For years, Gibraltar has been a preferred destination for some of the most successful British gambling giants thanks to its favourable regulatory and tax regime. It offers a corporate tax rate of 10%, which is much lower than the one in Spain, which currently is 25%. As a result, Spain has long found Gibraltar as a tax haven for a lot of businesses, especially considering the fact that the British overseas territory is also part of the European single market.
Gibraltar Could Be Granted Protocol for Privileged Access to EU
The Spanish position on the Gibraltar question has remained pretty much unchanged since before the referendum for Britain’s exit from the European Union took place. The British position is that the whole UK, including its overseas territories, must leave the EU with no intrusions made in the country’s sovereignty.
Spain, however, believes that Gibraltar should be given access to the European single market even after the country’s exit from the European Union, but for that, Spain must receive co-sovereignty on the territory, at least for a transitional period.
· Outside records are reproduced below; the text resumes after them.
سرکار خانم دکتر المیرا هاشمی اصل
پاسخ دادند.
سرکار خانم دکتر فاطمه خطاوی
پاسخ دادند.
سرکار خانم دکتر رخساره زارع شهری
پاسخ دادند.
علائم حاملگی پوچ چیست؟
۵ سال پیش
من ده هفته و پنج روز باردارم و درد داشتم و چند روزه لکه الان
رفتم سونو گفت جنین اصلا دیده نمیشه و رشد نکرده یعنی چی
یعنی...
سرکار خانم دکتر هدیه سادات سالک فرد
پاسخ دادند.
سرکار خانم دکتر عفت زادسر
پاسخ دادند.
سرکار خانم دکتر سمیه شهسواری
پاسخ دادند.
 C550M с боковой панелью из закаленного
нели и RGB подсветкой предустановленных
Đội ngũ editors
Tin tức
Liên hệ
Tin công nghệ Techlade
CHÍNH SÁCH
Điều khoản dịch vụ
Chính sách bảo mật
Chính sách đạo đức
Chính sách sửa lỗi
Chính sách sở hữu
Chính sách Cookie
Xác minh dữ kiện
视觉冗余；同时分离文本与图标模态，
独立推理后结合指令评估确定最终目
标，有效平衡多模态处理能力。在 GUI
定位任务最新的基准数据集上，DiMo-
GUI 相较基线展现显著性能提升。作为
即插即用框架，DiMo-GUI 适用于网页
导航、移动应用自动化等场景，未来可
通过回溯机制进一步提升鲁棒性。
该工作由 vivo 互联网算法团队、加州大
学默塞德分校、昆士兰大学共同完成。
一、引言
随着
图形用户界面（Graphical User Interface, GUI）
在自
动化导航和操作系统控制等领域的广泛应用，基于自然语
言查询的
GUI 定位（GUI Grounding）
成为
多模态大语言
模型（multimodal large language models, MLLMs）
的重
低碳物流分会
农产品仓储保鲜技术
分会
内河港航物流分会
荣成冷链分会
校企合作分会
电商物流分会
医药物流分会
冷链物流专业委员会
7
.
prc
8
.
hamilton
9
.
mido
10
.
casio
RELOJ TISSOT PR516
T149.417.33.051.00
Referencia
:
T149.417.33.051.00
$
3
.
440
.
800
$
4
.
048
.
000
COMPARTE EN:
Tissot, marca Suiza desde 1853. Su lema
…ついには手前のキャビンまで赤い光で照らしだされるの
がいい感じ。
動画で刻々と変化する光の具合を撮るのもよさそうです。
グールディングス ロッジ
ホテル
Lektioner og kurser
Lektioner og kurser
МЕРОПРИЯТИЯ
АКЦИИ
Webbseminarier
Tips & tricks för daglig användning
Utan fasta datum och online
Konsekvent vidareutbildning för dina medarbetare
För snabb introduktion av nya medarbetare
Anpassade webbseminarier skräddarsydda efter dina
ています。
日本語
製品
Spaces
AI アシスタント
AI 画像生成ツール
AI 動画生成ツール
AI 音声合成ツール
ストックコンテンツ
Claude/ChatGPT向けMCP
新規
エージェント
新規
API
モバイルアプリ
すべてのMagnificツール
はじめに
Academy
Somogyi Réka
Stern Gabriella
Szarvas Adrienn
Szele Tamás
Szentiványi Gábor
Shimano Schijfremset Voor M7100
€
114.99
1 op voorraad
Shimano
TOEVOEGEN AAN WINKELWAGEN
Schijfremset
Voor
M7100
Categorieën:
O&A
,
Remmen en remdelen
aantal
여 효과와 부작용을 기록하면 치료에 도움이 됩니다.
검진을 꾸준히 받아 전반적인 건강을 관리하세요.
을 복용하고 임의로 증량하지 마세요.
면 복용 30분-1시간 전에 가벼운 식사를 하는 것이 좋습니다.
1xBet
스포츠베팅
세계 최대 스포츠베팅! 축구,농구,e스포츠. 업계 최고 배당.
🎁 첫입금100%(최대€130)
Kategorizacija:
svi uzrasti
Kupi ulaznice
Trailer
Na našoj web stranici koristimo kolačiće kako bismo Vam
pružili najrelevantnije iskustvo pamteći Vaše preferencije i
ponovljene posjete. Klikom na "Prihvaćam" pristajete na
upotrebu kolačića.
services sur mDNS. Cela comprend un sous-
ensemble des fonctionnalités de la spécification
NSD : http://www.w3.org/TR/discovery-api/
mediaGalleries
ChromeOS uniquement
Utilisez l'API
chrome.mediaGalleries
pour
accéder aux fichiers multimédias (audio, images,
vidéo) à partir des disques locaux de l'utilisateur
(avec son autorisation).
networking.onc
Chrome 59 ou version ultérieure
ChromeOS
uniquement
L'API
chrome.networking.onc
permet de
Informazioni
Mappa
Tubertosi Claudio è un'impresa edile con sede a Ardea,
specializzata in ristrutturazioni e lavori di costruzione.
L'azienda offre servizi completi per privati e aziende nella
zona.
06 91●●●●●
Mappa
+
The country is expected to get major strategic benefits thanks to the Gibraltar question, which would take effect as soon as the UK exits the EU on March 29th.
As Casino Guardian reported earlier, Gibraltar’s population voted for the territory to remain in the EU in 2016 but has also been willing to remain as part of the UK, rejecting both complete and partial Spanish sovereignty in 1967 and 2002. Gibraltar’s Government has also powers to impose a veto on any changes brought to the territory’s sovereignty.
It is still unknown what is to happen with Gibraltar’s gambling sector, which currently hosts a number of the largest gambling operators not only in the UK but also on a global scale. An exit from the UK could be lethal for the local gambling industry, which has been one of the most flourishing gambling markets in the UK. As a matter of fact, the British overseas territory could be given a special protocol providing it with unique privileged access to the EU customs union and the EU single market.
Whether or not this will happen, remains to be seen in the weeks to come.